§ PROBLEM TO SOLVE: Find every line in the records below that holds the word "Mouse", and copy it out.
───── RECORDS ─────
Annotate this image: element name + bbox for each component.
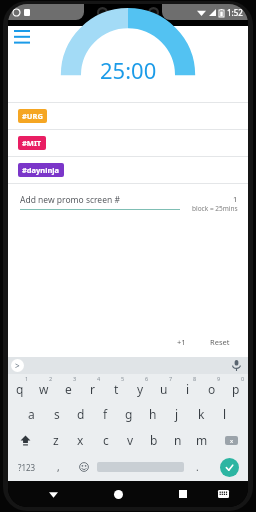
button[interactable]: s (44, 401, 69, 427)
staticText: . (196, 460, 199, 474)
staticText: 5 (121, 375, 125, 382)
staticText: m (196, 432, 208, 448)
staticText: +1 (177, 337, 186, 347)
button[interactable]: Voice input (231, 360, 242, 371)
button[interactable]: f (93, 401, 117, 427)
staticText: q (16, 381, 24, 397)
staticText: 7 (169, 375, 173, 382)
staticText: 0 (241, 375, 245, 382)
staticText: w (39, 381, 49, 397)
button[interactable]: m (190, 427, 214, 453)
button[interactable]: e (56, 374, 80, 401)
staticText: e (65, 381, 72, 397)
staticText: x (77, 432, 84, 448)
staticText: g (125, 406, 133, 422)
button[interactable]: u (152, 374, 176, 401)
button[interactable]: , (45, 453, 71, 481)
button[interactable]: a (19, 401, 44, 427)
button[interactable]: ?123 (8, 453, 45, 481)
staticText: 6 (145, 375, 149, 382)
staticText: Reset (210, 337, 230, 347)
staticText: > (15, 360, 20, 371)
button[interactable]: Switch keyboard (211, 482, 235, 506)
staticText: f (103, 406, 108, 422)
staticText: #URG (22, 111, 43, 121)
button[interactable]: d (69, 401, 93, 427)
button[interactable]: v (118, 427, 142, 453)
button[interactable]: Back (41, 482, 65, 506)
button[interactable]: h (141, 401, 165, 427)
button[interactable]: y (128, 374, 152, 401)
button[interactable]: #URG (8, 103, 248, 130)
button[interactable]: j (165, 401, 189, 427)
button[interactable]: q (8, 374, 32, 401)
button[interactable]: p (224, 374, 248, 401)
button[interactable]: g (117, 401, 141, 427)
staticText: ?123 (18, 462, 36, 473)
staticText: 8 (193, 375, 197, 382)
staticText: , (57, 460, 60, 474)
staticText: c (103, 432, 109, 448)
button[interactable]: l (213, 401, 237, 427)
staticText: p (232, 381, 240, 397)
button[interactable]: Shift (8, 427, 43, 453)
button[interactable]: Enter (220, 458, 239, 477)
staticText: 3 (73, 375, 77, 382)
staticText: d (77, 406, 85, 422)
button[interactable]: #MIT (8, 130, 248, 157)
button[interactable]: Recents (171, 482, 195, 506)
staticText: o (208, 381, 216, 397)
button[interactable]: w (32, 374, 56, 401)
button[interactable]: Home (106, 482, 130, 506)
staticText: j (175, 406, 179, 422)
button[interactable]: Emoji (71, 453, 97, 481)
button[interactable]: t (104, 374, 128, 401)
staticText: y (137, 381, 144, 397)
staticText: block = 25mins (192, 204, 238, 213)
staticText: s (54, 406, 60, 422)
button[interactable]: Reset (206, 333, 234, 351)
button[interactable]: k (189, 401, 213, 427)
staticText: k (198, 406, 205, 422)
staticText: 4 (97, 375, 101, 382)
staticText: n (174, 432, 182, 448)
button[interactable]: Menu (14, 30, 30, 48)
button[interactable]: r (80, 374, 104, 401)
button[interactable]: o (200, 374, 224, 401)
staticText: z (53, 432, 59, 448)
staticText: 1:52 (227, 7, 243, 18)
staticText: #dayninja (22, 165, 60, 175)
staticText: i (186, 381, 190, 397)
staticText: a (28, 406, 35, 422)
button[interactable]: c (93, 427, 118, 453)
staticText: 25:00 (100, 55, 157, 85)
staticText: h (149, 406, 157, 422)
button[interactable]: x (68, 427, 93, 453)
staticText: v (127, 432, 134, 448)
staticText: t (114, 381, 119, 397)
staticText: Add new promo screen # (20, 194, 120, 206)
button[interactable]: n (166, 427, 190, 453)
staticText: r (90, 381, 95, 397)
staticText: u (160, 381, 168, 397)
button[interactable]: More suggestions (11, 359, 24, 372)
staticText: l (223, 406, 227, 422)
button[interactable]: +1 (169, 333, 194, 351)
staticText: 9 (217, 375, 221, 382)
button[interactable]: z (43, 427, 68, 453)
staticText: 1 (233, 194, 238, 204)
button[interactable]: b (142, 427, 166, 453)
button[interactable]: Backspace (214, 427, 248, 453)
button[interactable]: i (176, 374, 200, 401)
staticText: 2 (49, 375, 53, 382)
staticText: x (230, 437, 234, 445)
button[interactable]: #dayninja (8, 157, 248, 184)
staticText: b (150, 432, 158, 448)
staticText: 1 (25, 375, 29, 382)
button[interactable]: . (184, 453, 210, 481)
staticText: #MIT (22, 138, 42, 148)
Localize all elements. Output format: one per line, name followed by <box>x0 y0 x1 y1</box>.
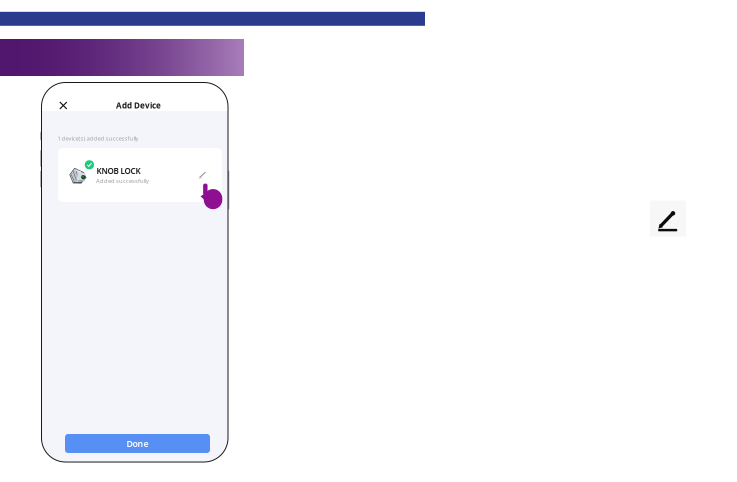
staticText: Done <box>126 438 148 450</box>
staticText: 1 device(s) added successfully <box>57 134 138 142</box>
staticText: Add Device <box>116 100 161 111</box>
button[interactable]: KNOB LOCK <box>58 148 222 202</box>
button[interactable]: Done <box>65 434 210 453</box>
staticText: KNOB LOCK <box>96 166 140 176</box>
button[interactable]: Close <box>53 96 73 116</box>
staticText: Added successfully <box>96 177 149 185</box>
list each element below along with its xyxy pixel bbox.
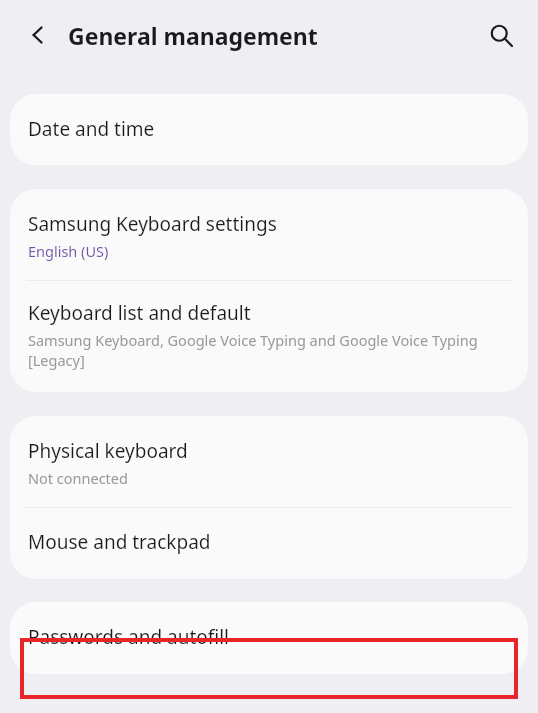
staticText: Passwords and autofill xyxy=(28,624,230,650)
staticText: Samsung Keyboard, Google Voice Typing an… xyxy=(28,330,508,370)
staticText: Mouse and trackpad xyxy=(28,529,211,555)
staticText: Physical keyboard xyxy=(28,438,188,464)
staticText: English (US) xyxy=(28,241,109,261)
button[interactable]: Keyboard list and default xyxy=(10,281,528,392)
staticText: Date and time xyxy=(28,116,155,142)
button[interactable]: Date and time xyxy=(10,94,528,165)
staticText: Keyboard list and default xyxy=(28,300,251,326)
button[interactable]: Physical keyboard xyxy=(10,416,528,507)
staticText: General management xyxy=(68,20,318,51)
button[interactable]: Samsung Keyboard settings xyxy=(10,189,528,280)
staticText: Not connected xyxy=(28,468,128,488)
staticText: Samsung Keyboard settings xyxy=(28,211,277,237)
button[interactable]: Back xyxy=(16,13,60,57)
button[interactable]: Passwords and autofill xyxy=(10,602,528,674)
button[interactable]: Search xyxy=(478,12,524,58)
button[interactable]: Mouse and trackpad xyxy=(10,508,528,579)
─────
§ SOLUTION FOR THIS TASK:
staticText: Mouse and trackpad xyxy=(28,529,211,555)
button[interactable]: Mouse and trackpad xyxy=(10,508,528,579)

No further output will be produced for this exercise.